Food trend data is one of the most revealing datasets about cultural values: what people choose to cook and eat reflects their identity aspirations (the cuisines they cook signal cultural affiliation and social aspiration), their health anxieties (the rise of specific dietary approaches tracks specific health concerns and wellness trends), their economic situation (recession cooking is different from prosperity cooking), and their social context (cooking for sharing on social media has different aesthetics from cooking for family utility). The 2015 Australian food data showed: the continued rise of Asian-influenced home cooking, reflecting both immigration demographics and the genuinely superior flavour profiles of Asian cuisine for Australian ingredient availability; the health anxiety pivot toward gluten-free, dairy-free, and ‘clean eating’ approaches that was more driven by wellness culture than clinical need for most practitioners; and the Instagram food aesthetic, which was beginning to shape both restaurant presentation and home cooking toward the visual.
Q: What does the ‘odd cravings’ signal reveal about the relationship between food and emotional state?
The ‘odd cravings’ phenomenon — the specific foods people seek during stress, uncertainty, or emotional intensity — reveals: food is one of the most immediate and accessible forms of emotional regulation available to most people; the comfort foods that dominate during periods of collective stress (economic downturns, pandemics, political uncertainty) are consistently carbohydrate-dense, familiar, and associated with childhood or family memory; and the social sharing of food cravings on social media has created a new form of collective emotional processing — when millions of people are simultaneously craving the same comfort foods and sharing that fact, it is a real-time signal about collective emotional state that is arguably more honest than survey data. The 2015 craving data was a signal about the underlying anxiety of a period that was prosperous on the surface but uncertain in its foundations.

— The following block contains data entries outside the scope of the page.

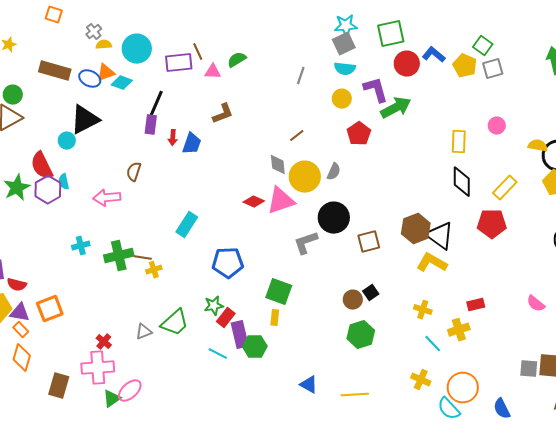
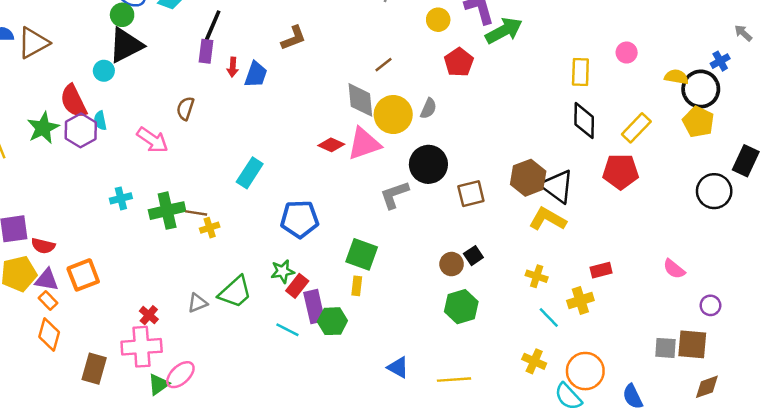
green circle: (13, 95) -> (122, 15), moved
gray diamond: (278, 165) -> (360, 100), size x1.4
pink arrow: (107, 198) -> (152, 140), turned -140

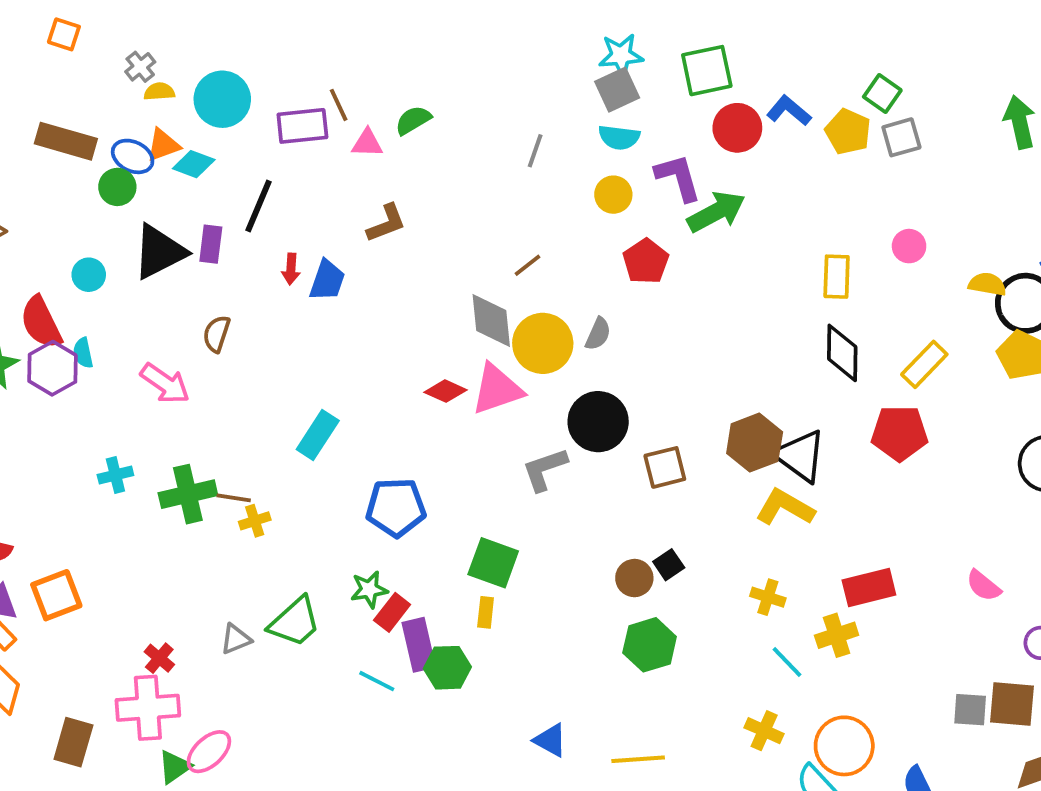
black triangle: (126, 45) -> (159, 252), moved
purple rectangle: (206, 51) -> (211, 244), moved
red rectangle: (601, 270) -> (869, 588), size x1.5

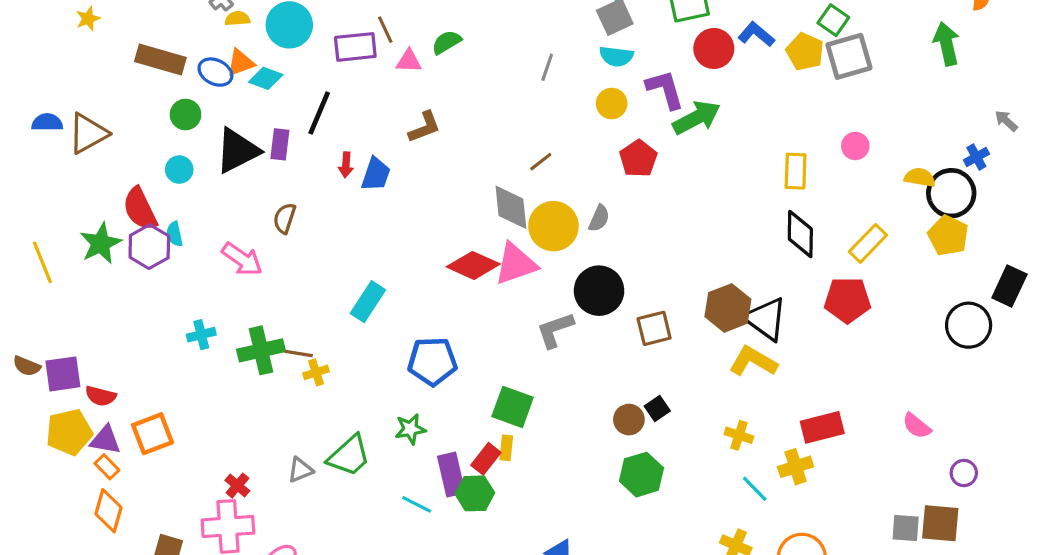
gray square: (901, 137) -> (849, 56), size x1.4
green circle: (117, 187) -> (186, 115), moved
red diamond: (445, 391) -> (473, 265), size x1.5
red rectangle: (392, 612) -> (486, 459), moved

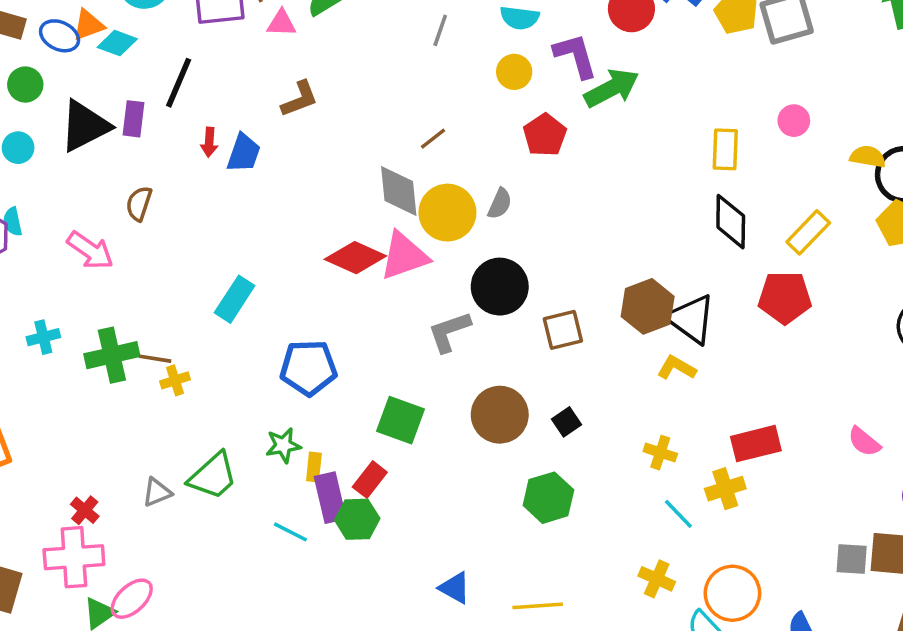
yellow L-shape: (753, 361) -> (677, 368), size x0.7
brown circle: (629, 420) -> (500, 415), moved, size x1.6
yellow rectangle: (506, 448) -> (314, 467), moved

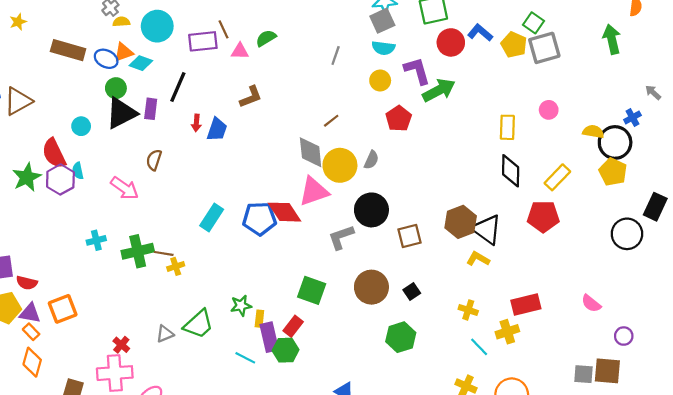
green circle: (25, 85) -> (116, 88), moved
red diamond: (355, 258) -> (284, 212), moved, turned 32
blue pentagon: (309, 368) -> (259, 219), moved

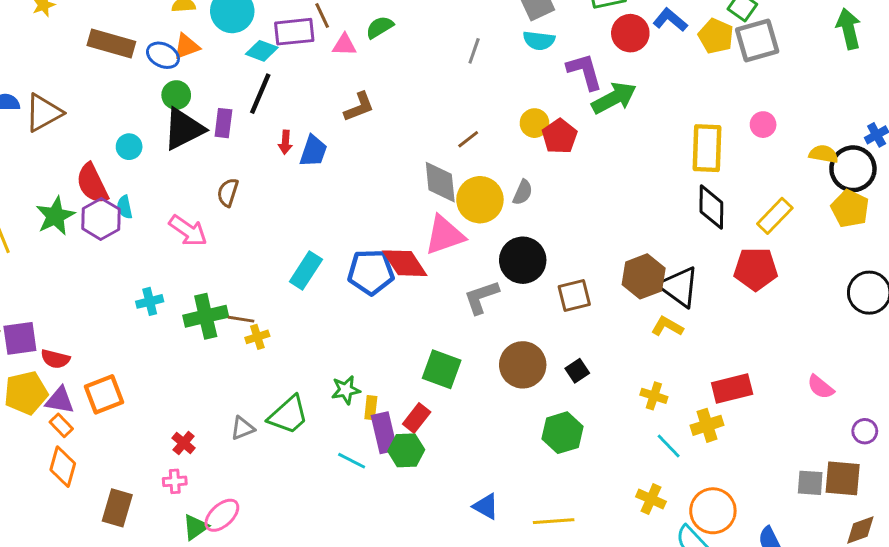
cyan diamond: (141, 63) -> (262, 51), moved
yellow circle: (380, 81) -> (534, 123), moved
yellow rectangle: (507, 127) -> (707, 148), size x1.4
pink cross: (115, 373) -> (175, 481), size x0.5

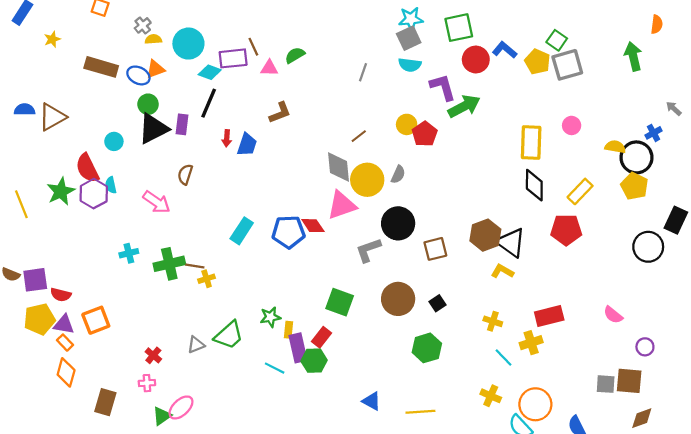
red diamond: (405, 263) -> (313, 226), size x0.7

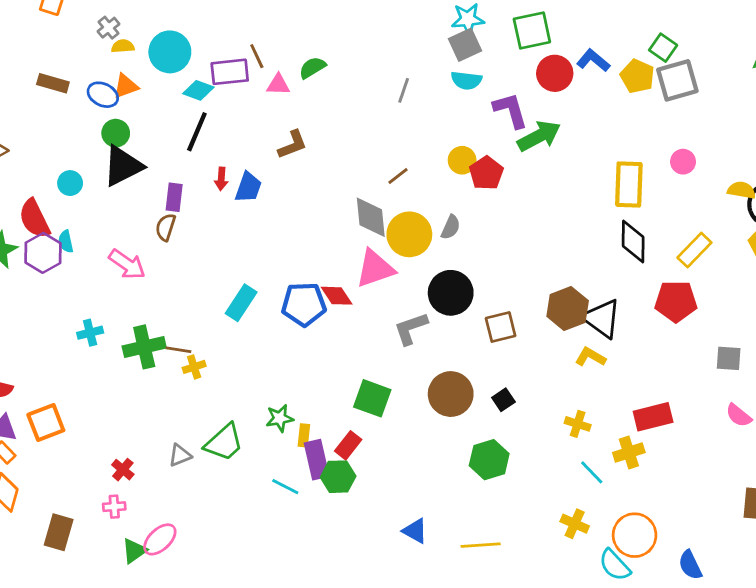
brown rectangle: (101, 67) -> (53, 83), size x0.7
purple rectangle: (182, 124) -> (174, 197), moved
gray square: (606, 384) -> (729, 358), moved

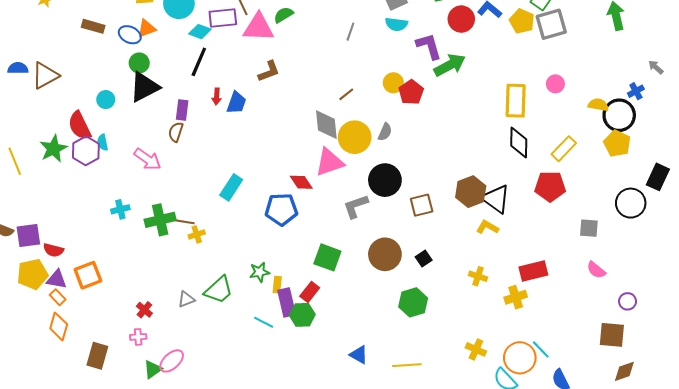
pink triangle: (278, 85) -> (258, 27), size x1.8
blue pentagon: (304, 304) -> (281, 209), moved
cyan line: (592, 472) -> (541, 349), moved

Q: What is the connection between food culture signals and the broader consumer behaviour trends that matter for business?
For businesses, food culture signals matter beyond the food sector: the consumer values visible in food choices — health consciousness, sustainability concern, provenance interest, cultural openness, experience seeking — are consistent across consumption categories; the consumer who seeks ethically sourced, locally grown, seasonal produce applies similar values to clothing, accommodation, and financial products; and the food sector, because of its frequency and emotionality, is often the first place where emerging consumer values become commercially visible before they spread to adjacent categories. Reading food culture signals gives businesses outside the food sector early warning of consumer value shifts that will eventually affect their categories.
Q: How can I book Morris Misel for a consumer culture, food industry, or cultural trends keynote?
Contact the team at morrismisel.com/event-organisers.
written by Jan Davis and reprinted from The Mercury ANOTHER year has come and almost gone. By now, most of us should be over the traditional Christmas food-induced coma and may have made it off the lounge, ready for New Year’s Eve celebrations. While we’re still focused on food, .
When signals like Most popular recipes and odd cravings what we loved emerge, organisations that engage early have the advantage of choosing their response rather than reacting to events. That gap between those who prepared and those who did not is where competitive positioning is actually made or lost.
The most important question is not whether Most popular recipes and odd cravings what we loved will matter, but how quickly it will matter in your specific context. Leaders benefit most from mapping the ripple effects early — not just the direct impact but the second and third-order consequences that arrive later and hit harder. That is the practical work of foresight.